La Commissione minaccia la procedura di infrazione sulla legge anti-Lgbtqi. Particolarmente dura Ursula von der Leyen oggi in aula a Strasburgo. La legge ungherese, che tra le altre cose vieta di mostrare ai minorenni film, informazioni, pubblicazioni Lgbtqi, “è vergognosa – attacca la presidente della Commissione Ue – e avrà conseguenze sullo sviluppo fisico e morale dei minorenni. Praticamente omosessualità e transessualità vengono poste allo stesso livello della pornografia. Non serve alla protezione dei bambini, viene utilizzata per pretesto per discriminare l’orientamento sessuale delle persone”.
“Se l’Ungheria non aggiusterà il tiro, la Commissione utilizzerà i suoi poteri in qualità di garante dei trattati. Se necessario apriremo altre procedure” d’infrazione.
Sulle deviazioni dell’Ungheria a Bruxelles la misura è colma,
“La decisione sull’approvazione dei piani dei singoli Stati membri va presa dal Consiglio Ue a maggioranza qualificata e non tocca alla Commissione”, ricorda la Commissaria Vera Jourova in aula riferendosi alla riunione dei ministri delle Finanze europei (Ecofin) che il 13 luglio esaminerà i piani nazionali. La Commissione dovrà fare la sua proposta entro domenica prossima. Non è escluso che, d’accordo con il governo ungherese, l’Ecofin lasci in sospeso la scelta, riservandosi di approfondire.
Tradotto: significa che per quest’estate Orban potrebbe non ottenere il 13 per cento di anticipo dei fondi Ue che verranno dati a tutti gli Stati con i piani approvati a Bruxelles. Dunque, potrebbe non essere nelle condizioni di programmare i primi investimenti per l’autunno. La sua campagna elettorale per il voto del 2022 ne uscirebbe compromessa.

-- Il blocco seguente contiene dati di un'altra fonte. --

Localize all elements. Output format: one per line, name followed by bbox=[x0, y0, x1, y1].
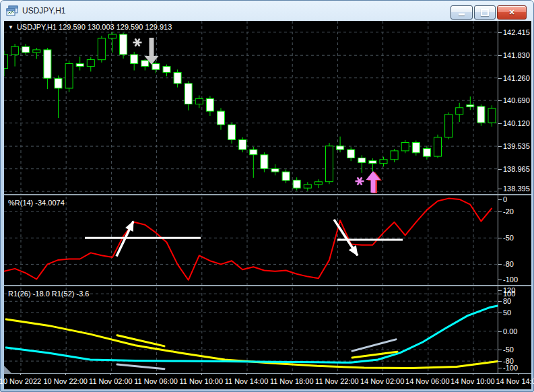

Ma da Palazzo Berlaymont, d’accordo con i maggiori Stati membri (anche Germania e Francia sono sotto elezioni) la sterzata anti-Orban è partita.
Basta con i tanti moniti per l’Ungheria e anche per la Polonia (entrambe finiscono ‘imputate’ oggi in aula a Strasburgo sullo stato di diritto) senza prendere provvedimenti.
Del resto, il tour di von der Leyen nelle capitali dell’Unione per celebrare l’approvazione dei piani nazionali di ripresa e resilienza punta proprio a comunicare ciò che è stato fatto a Bruxelles per affrontare la crisi da covid. L’obiettivo, spiegano fonti vicine alla presidente, è fare in modo che gli europei sappiano che senza l’Ue il piano di 750 miliardi non sarebbe stato messo in piedi, gli stati nazionali non ce l’avrebbero fatta da soli.
Messa così, il Next Generation Eu è risposta concreta al manifesto sovranista firmato da Orban con Salvini, Meloni e gli altri nazionalisti del continente. Ma manca la parte sui diritti.
Per rimediare a questo anello debole della catena di reazione europeista nasce la stretta intorno a Orban su un argomento particolarmente sensibile nell’elettorato europeo come i diritti Lgbtq.
E anche sul Pnrr, i cui fondi sono vincolati al rispetto dello stato di diritto. Il cerchio si stringe, entro agosto von der Leyen dovrà anche rispondere alla lettera in cui il presidente del Parlamento Europeo David Sassoli la invita a rispettare la condizionalità sullo stato di diritto ed eventualmente bloccare l’erogazione delle nuove risorse europee. Le parole di oggi da parte della presidente in aula a Strasburgo sembrano fornire una risposta.